As gerações mais jovens no Ocidente tendem a se identificar mais com causas de justiça social e são mais críticas em relação a governos que consideram autoritários ou que violam os direitos humanos. Esse grupo vê a questão palestina como parte de uma luta mais ampla contra a opressão e a desigualdade, muitas vezes se distanciando da tradicional aliança incondicional com Israel. O ativismo pró-palestino tem uma presença significativa em muitas universidades ocidentais, onde campanhas de boicote, desinvestimento e sanções (BDS) contra Israel são amplamente promovidas. Essas campanhas influenciam as atitudes dos jovens e os levam a adotar uma postura mais crítica em relação a Israel.
Enquanto a maioria dos deputados do Partido Republicano Americano se mantém fiel no apoio a Israel, há uma clivagem evidente entre progressistas e a ala mais conservadora do Partido Democrata dos Estados Unidos. Enquanto os republicanos geralmente mantêm um apoio firme a Israel, há um número crescente de democratas e independentes que são críticos em relação à política do governo israelita e mais simpatizantes dos palestinos. As atitudes políticas em países europeus também mudaram, com um número crescente de líderes políticos e partidos expressando preocupações sobre as políticas de assentamento de Israel com os seus colonos e a falta de progresso em direção a uma solução de dois estados.

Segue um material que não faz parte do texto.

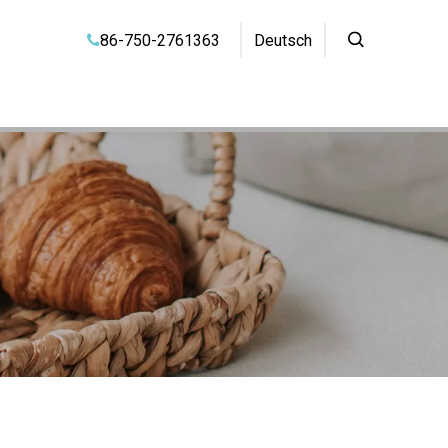
86-750-2761363
Deutsch


A normalização das relações entre Israel e alguns países árabes (os Acordos de Abraão) não foi recebida com unanimidade por todos, especialmente entre os que simpatizam com a causa palestina. Para muitos, essas alianças são vistas como uma traição aos interesses palestinos, aumentando ainda mais o foco nas injustiças percebidas. Em alguns círculos, a crescente islamofobia no Ocidente e as narrativas simplistas que rotulam todos os muçulmanos como extremistas têm gerado uma contrarreação. Esse fenómeno faz com que mais pessoas rejeitem essas visões simplistas e se tornem mais abertas a ouvir a perspectiva palestina. Em comunidades muçulmanas e árabes na diáspora, o apoio aos palestinos é uma questão de identidade e de solidariedade cultural, o que também influencia as atitudes de outros grupos progressistas ou minorias que veem similaridades em suas próprias lutas por direitos e reconhecimento.

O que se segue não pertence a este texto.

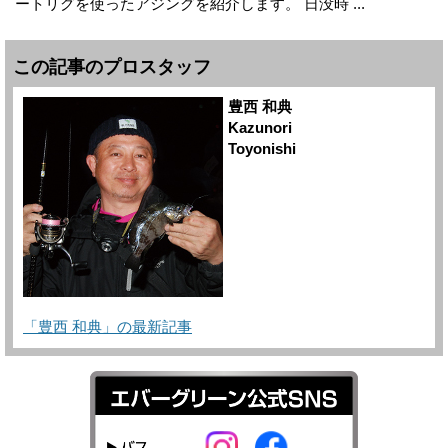
ートリグを使ったアジングを紹介します。 日没時 ...
この記事のプロスタッフ
豊西 和典
Kazunori
Toyonishi
「豊西 和典」の最新記事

Essa mudança na opinião pública indica uma tendência crescente de crítica às ações de Israel e de apoio à causa palestina, mesmo diante da complexidade do conflito e da presença de grupos militantes. O resultado é uma situação onde o apoio a Israel, que historicamente foi quase incondicional em muitas partes do Ocidente, está a tornar-se cada vez mais fragmentado e desafiado por vozes que clamam por maior justiça e igualdade no tratamento dos palestinos.